Many don’t but some do know the need and greed of explosive fashion which happens in both minimalist and maximalist contexts where the body can be seen heavily clad to minimum materials to create an expression of theme designer projects to promote.
It is hard to determine exactly when designers started creating Avant Garde Fashion. The art, itself started around the early 1900’s, but there is some indication that the art and some fashion pieces, like wedding gowns were created in the late 1800’s. Avant Garde art and fashion was a controversial subject through the 1960’s. As with any trend, fashions seem to disappear or slow down, but Avant Garde has been present in one form or another since its beginning.
The more bizarre, colorful or large they are, the better the fashion is considered. Striking, bizarre, bold, loud and mysterious are some of the words that have been used to describe explosive fashion.
Early reactions to this kind of art and fashion, by the mainstream public, included accusations of cult association. Some people thought the fashion were brazen and obscene, but as more designers started creating, it became accepted as the trend of the day.
With couture week, fashion week, city-specific fashion weeks and fashion tours embracing the fashion landscape… everyone has a different perception of this phenomenon. Everyone has a vision of the direction they want to see their label grow. Some designers cater to the niche market, some to the domestic market and some want to expand worldwide. Designers know where their market is or whether such expressions could be useful to target clientele.
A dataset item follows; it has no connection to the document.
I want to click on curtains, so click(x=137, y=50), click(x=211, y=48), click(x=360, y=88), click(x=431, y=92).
Having said that, designers who are building their brand image should be more cautious of its impression on the buyers they cater to.
While talking about the minimal side of explosive fashion along with avant-garde experimental contraptions and garments skin show is also coming up as a major aspect and is mistaken for glamor.
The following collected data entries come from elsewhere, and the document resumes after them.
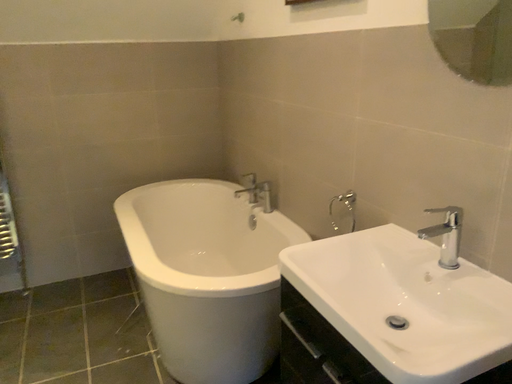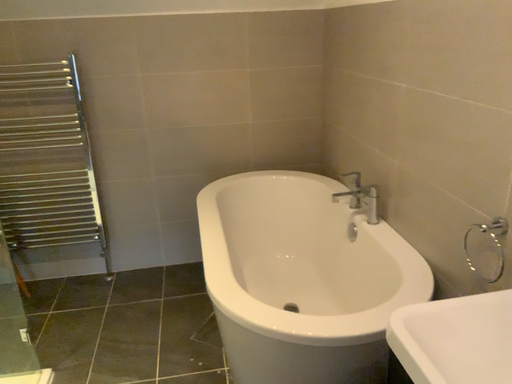 Question: Which way did the camera rotate in the video?

Choices:
 (A) rotated left
 (B) rotated right

Answer: (A) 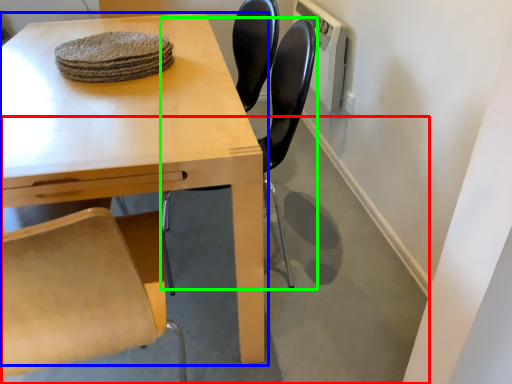 Question: Which is farther away from concrete (highlighted by a red box)? table (highlighted by a blue box) or chair (highlighted by a green box)?

Choices:
 (A) table
 (B) chair

Answer: (B) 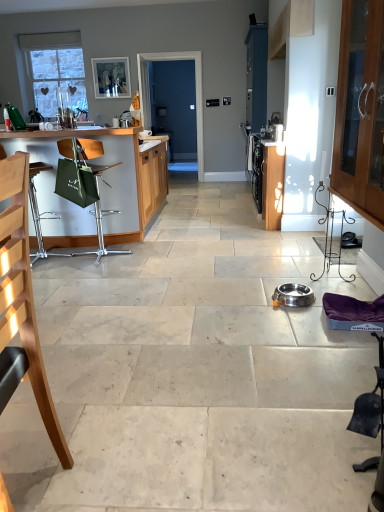 Identify the location of free location in front of stainless steel bowl at center. (290, 315).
According to one of the established designers- Fashion is a “creative business” and you cannot be too arty and expect sales. You need to apply your creativity to design well-made products and should know the right channels to show them to the world.
On the intellectual side, explosive fashion has adorned the name of ‘Wearable Art’. In the art, which would apply to the Fashion Industry, it has been described as being innovative or inventive. It has also been labeled in some cases as Vintage, unconventional and innovative fashion.
One of the famous Indian designer who is seen as explosive in his ideas says:
FilepMotwary: What is fashion intellectualism for you?
Manish Arora: Every designer has a thought process behind their collection if one wants to call it intellectualism they can.
FilepMotwary: Is there a message you would like to give?
Manish Arora: Take fashion less seriously, enjoy it and play with it.
FilepMotwary: Can Fashion be a protest?
Manish Arora: Yes fashion can be a protest because people have always used the clothes they wear as a way to stand for something whether it is a teenage rebellion or freedom fighters.
The markets world across are now understanding the concept of explosive fashion or ramp worthy collection which is mainly showcased to attract the buyers and the media. At the same time, these collections are mostly in sync with the look (aesthetic appeal), style, material, color etc. which helps the buyers to visualize the prêt collection.
‘ART’ is an integral part of any creative field and can be used in numerous ways and contexts which can change with space and time.